Weren’t we promised as teens that the spots, lumps, cysts, and oil slicks would disappear as soon as we made it through puberty? Our mothers never sported great cakey mountains of cover up, or spent their mornings agonizing over blackheads in the mirror. The glamorous older girls we saw at the mall had flawless, tanned, beautiful skin.
So what’s the deal, hormones? Why, over 12 years after the onset of puberty, am I still faced with massive zits? Looking in a mirror at this moment, I have 4 giant crimson volcanoes, six medium sized lumps, three whiteheads, a nose full of blackheads, and dozens of dark/red marks from pimples of years gone by.
Gross, you’re thinking. Why don’t you wash your face once in a while, and stop bathing in that vat of pizza grease you obviously keep in your washroom.
Would you believe me if I told you that I wash, tone, moisturize and exfoliate my face like clockwork?
Over the years, I have tried virtually every product made by Clean and Clear, Neutrogena, and the skin care aisle of Walmart. I was faithful to St Ives Apricot Scrub for two years, until I noticed that the constant exfoliation was leaving tiny red bumps spread across my forehead. Proactiv was not only labour intensive, it was also pricey. I used it diligently for six months, and my face cleared up a little. But when I stopped using it, I had withdrawal breakouts, leaving my skin worse than it had been in months.
The Body Shop’s Tea Tree Oil line has been my stand-by since graduate school. I like that the products are natural, and I know that Tea Tree Oil is a good, antibacterial remedy to zap zits on the spot.
I now realize that my acne wasn’t caused by any fault of my own. I cut out dairy, I drank more water, I avoided sugars like the plague. But ultimately, it was the haywire hormones caused by my PCOS that have been wreaking havoc on my poor face.
So why this dissertation on skin care products?
Because I’m trying something new. Something that breaks every rule we have ever been taught about skin care. Something that seems so fundamentally wrong that it just. might. work.
The Oil Cleansing Method
I’m not going to go into all of the details, because there are several other blogs out there that do a fantastic job of explaining. Check out Crunchy Betty or Nature’s Nurture for some great research-based information. But basically, the Oil Cleansing Method (OCM) operates on the theory that oil dissolves oil (remember science class?). Our skin produces oil because our skin NEEDS oil. So why do we spend so much time scrubbing and scraping and stripping the oil from our face? We should instead be gently dissolving the excess oil, dirt and impurities with other oils, and removing it with warm water.

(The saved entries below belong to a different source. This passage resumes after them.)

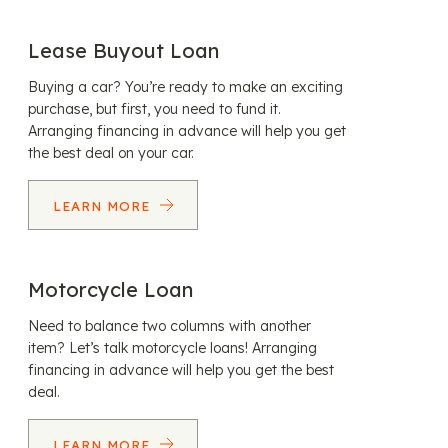
Lease Buyout Loan
Buying a car? You’re ready to make an exciting
purchase, but first, you need to fund it.
Arranging financing in advance will help you get
the best deal on your car.
LEARN MORE
Motorcycle Loan
Need to balance two columns with another
item? Let’s talk motorcycle loans! Arranging
financing in advance will help you get the best
deal.
LEARN MORE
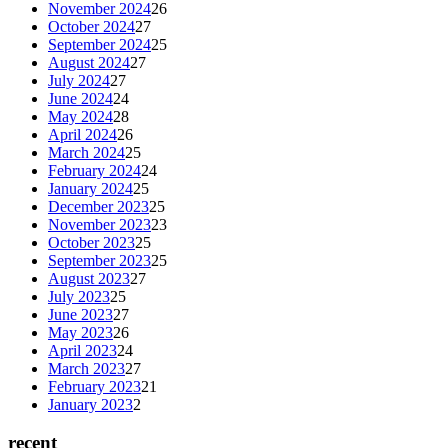
November 2024
26
October 2024
27
September 2024
25
August 2024
27
July 2024
27
June 2024
24
May 2024
28
April 2024
26
March 2024
25
February 2024
24
January 2024
25
December 2023
25
November 2023
23
October 2023
25
September 2023
25
August 2023
27
July 2023
25
June 2023
27
May 2023
26
April 2023
24
March 2023
27
February 2023
21
January 2023
2
recent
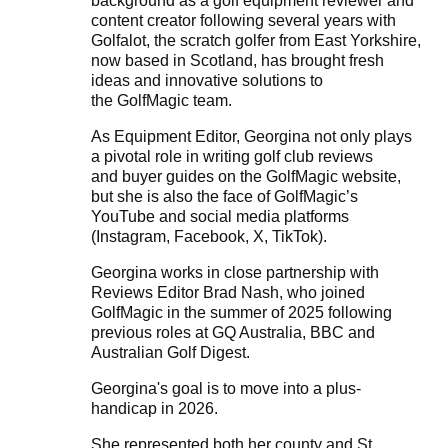
background as a golf equipment reviewer and
content creator following several years with
Golfalot, the scratch golfer from East Yorkshire,
now based in Scotland, has brought fresh
ideas and innovative solutions to
the
GolfMagic
team.
As Equipment Editor, Georgina not only plays
a pivotal role in writing golf club reviews
and
buyer guides
on the GolfMagic website,
but she is also the face of
GolfMagic’s
YouTube
and social media platforms
(
Instagram
,
Facebook
,
X
,
TikTok
).
Georgina works in close partnership with
Reviews Editor
Brad Nash
, who joined
GolfMagic in the summer of 2025 following
previous roles at GQ Australia, BBC and
Australian Golf Digest.
Georgina's goal is to move into a plus-
handicap in 2026.
She represented both her county and St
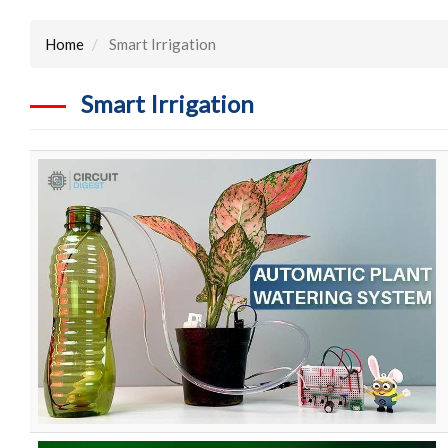
Home
Smart Irrigation
Smart Irrigation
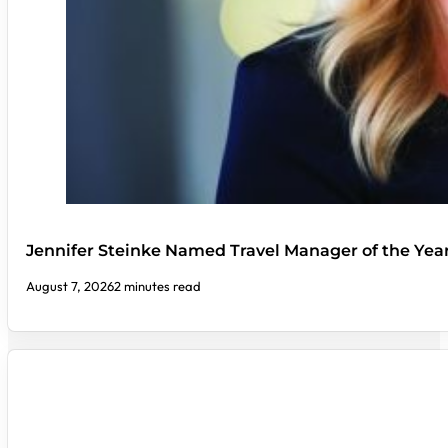
Jennifer Steinke Named Travel Manager of the Yea
August 7, 2026
2 minutes read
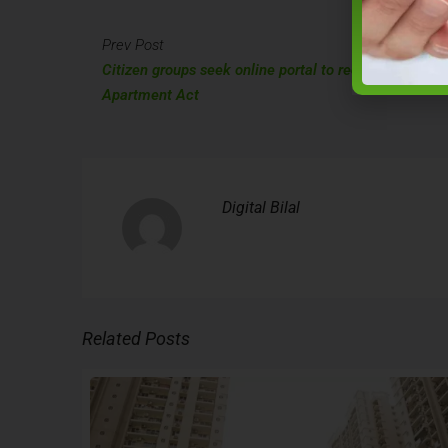
Prev Post
Citizen groups seek online portal to receive suggesti
Apartment Act
Digital Bilal
Related Posts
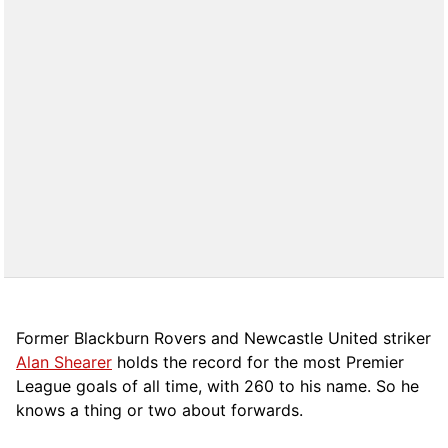
Former Blackburn Rovers and Newcastle United striker
Alan Shearer
holds the record for the most Premier
League goals of all time, with 260 to his name. So he
knows a thing or two about forwards.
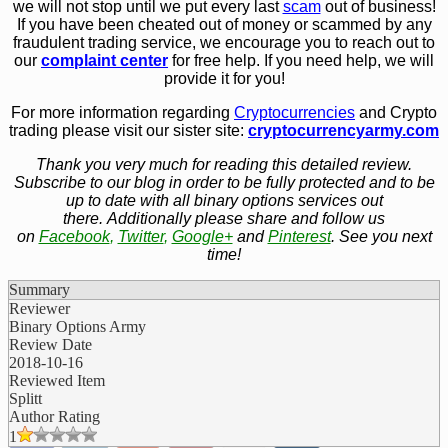
we will not stop until we put every last
scam
out of business!
If you have been cheated out of money or scammed by any
fraudulent trading service, we encourage you to reach out to
our
complaint center
for free help. If you need help, we will
provide it for you!
For more information regarding
Cryptocurrencies
and Crypto
trading please visit our sister site:
cryptocurrencyarmy.com
Thank you very much for reading this detailed review.
Subscribe to our blog in order to be fully protected and to be
up to date with all binary options services out
there. Additionally please share and follow us
on
Facebook
,
Twitter
,
Google+
and
Pinterest
. See you next
time!
Summary
Reviewer
Binary Options Army
Review Date
2018-10-16
Reviewed Item
Splitt
Author Rating
1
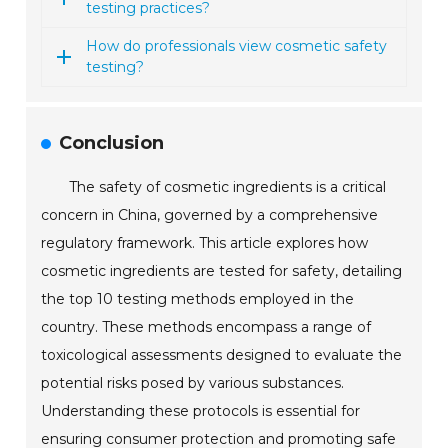
testing practices?
How do professionals view cosmetic safety
testing?
Conclusion
The safety of cosmetic ingredients is a critical
concern in China, governed by a comprehensive
regulatory framework. This article explores how
cosmetic ingredients are tested for safety, detailing
the top 10 testing methods employed in the
country. These methods encompass a range of
toxicological assessments designed to evaluate the
potential risks posed by various substances.
Understanding these protocols is essential for
ensuring consumer protection and promoting safe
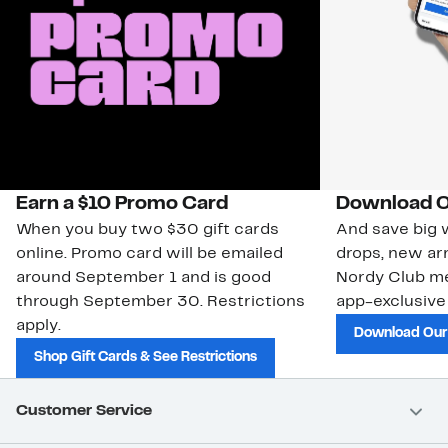
Earn a $10 Promo Card
Download O
When you buy two $30 gift cards
And save big w
online. Promo card will be emailed
drops, new arr
around September 1 and is good
Nordy Club m
through September 30. Restrictions
app-exclusive
apply.
Download Our
Shop Gift Cards & See Restrictions
Customer Service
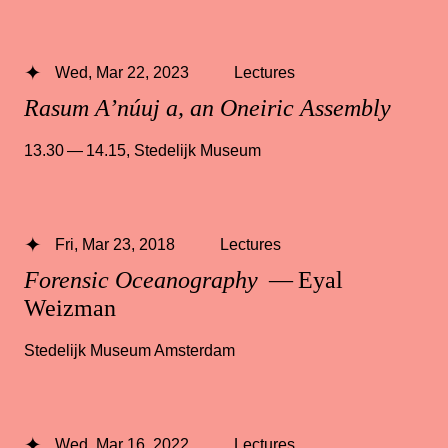
Wed, Mar 22, 2023
Lectures
Rasum A’núuj a, an Oneiric Assembly
13.30 — 14.15
,
Stedelijk Museum
Fri, Mar 23, 2018
Lectures
Forensic Oceanography
— Eyal
Weizman
Stedelijk Museum Amsterdam
Wed, Mar 16, 2022
Lectures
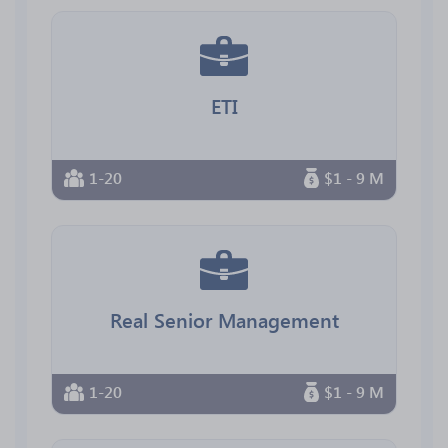
ETI
1-20
$1 - 9 M
Real Senior Management
1-20
$1 - 9 M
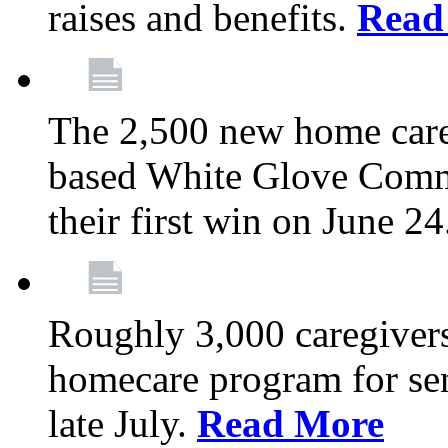
raises and benefits.
Read
The 2,500 new home car
based White Glove Comm
their first win on June 2
Roughly 3,000 caregivers
homecare program for sen
late July.
Read More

Everything in my body was screaming at me the first time I tried this. I mixed together a teaspoon of olive oil, two teaspoons of grapeseed oil, and a teaspoon of castor oil. I added a few drops of tea tree oil, and massaged a quarter-sized puddle of the mix into my face. I cringed. I steamed my face with a hot washcloth, and wiped the oil away. I imagined waking up with shiny, greasy, lumpy skin, and not being able to fix it.
Instead…my skin was soft. It was calm. It was still red, and my pimples didn’t disappear overnight, but honestly? My face certainly likes it better than harsh, drying chemicals. I’ve only given this a few days, and I’ll keep updating as I go.
What do you think? Has anyone else tried OCM? Results? Horror stories? Thoughts on how psychotic I am for rubbing cooking oil into my face?